Norwegowie ostrzegają przed korektą

Marek DruśMarek Druś
opublikowano: 2013-10-25 11:40

Fundusz inwestycyjny Norwegii, największy na świecie, ostrzegł przed korektą. Zapowiedział, że nie będzie inwestował nowych pieniędzy w akcje.

- Nasz udział w rynku akcji był stabilny lub spadał nawet kiedy rynek rósł, a to oznacza w praktyce, że nie wykorzystujemy nowych pieniędzy do kupna akcji – powiedział Yngve Slyngstad z Norges Bank Investment Management. Ujawnił, że fundusz szykuje się na korektę cen akcji.
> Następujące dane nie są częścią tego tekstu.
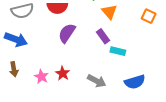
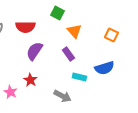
cyan rectangle: (118, 51) -> (79, 77), moved
red star: (63, 73) -> (30, 80), moved
blue semicircle: (135, 82) -> (104, 68), moved

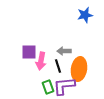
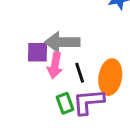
gray arrow: (64, 51) -> (62, 42), moved, size x1.6

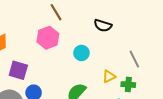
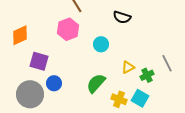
gray line: (134, 59) -> (167, 63), moved
green cross: (128, 85) -> (147, 75), turned -32

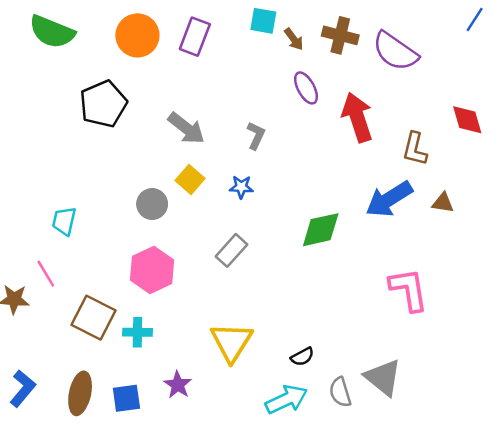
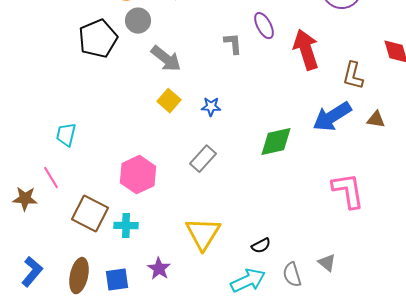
gray L-shape: (256, 136) -> (233, 44), moved, turned -30
gray circle: (152, 204) -> (138, 21), moved
gray triangle: (383, 377) -> (327, 263), size x0.6

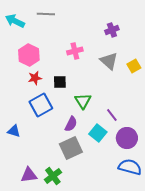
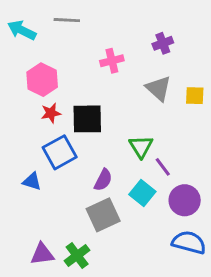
pink cross: (75, 51) -> (112, 61), moved
yellow square: (134, 66) -> (195, 96), turned 32
black square: (60, 82) -> (87, 119), size x1.6
green triangle: (83, 101) -> (141, 146), moved
blue triangle: (14, 131) -> (32, 181), moved

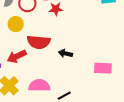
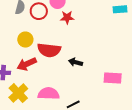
yellow circle: (16, 24) -> (25, 40), moved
Yngve Slyngstad, fot. Bloomberg
Yngve Slyngstad, fot. Bloomberg
None
None

W minionym kwartale wartość akcji w portfelu funduszu wzrosła o 7,6 proc. Sam fundusz, dysponujący 810 mld USD aktywów, osiągnął w tym samym okresie 5 proc. zwrot z inwestycji, co oznacza ok. 40 mld USD zysku. Inwestycje w obligacje przyniosły funduszowi 0,3 proc. zysk, a w nieruchomości 4,1 proc.
 
- Zwroty na rynku akcji w trzecim kwartale były głównie skutkiem dalszego ożywienia gospodarczego na rozwiniętych rynkach – powiedział Slyngstad. - Negatywny trend na rynkach wschodzących był kontynuowany, ale wysoka aktywność gospodarcza w Chinach spowodowała odbicie pod koniec okresu – dodał. 

Największą inwestycją funduszu na rynku akcji było na koniec trzeciego kwartału Nestle (38,5 mld NOK). Na rynku obligacji najmocniej jest zaangażowany w obligacje skarbowe USA (344 mld NOK).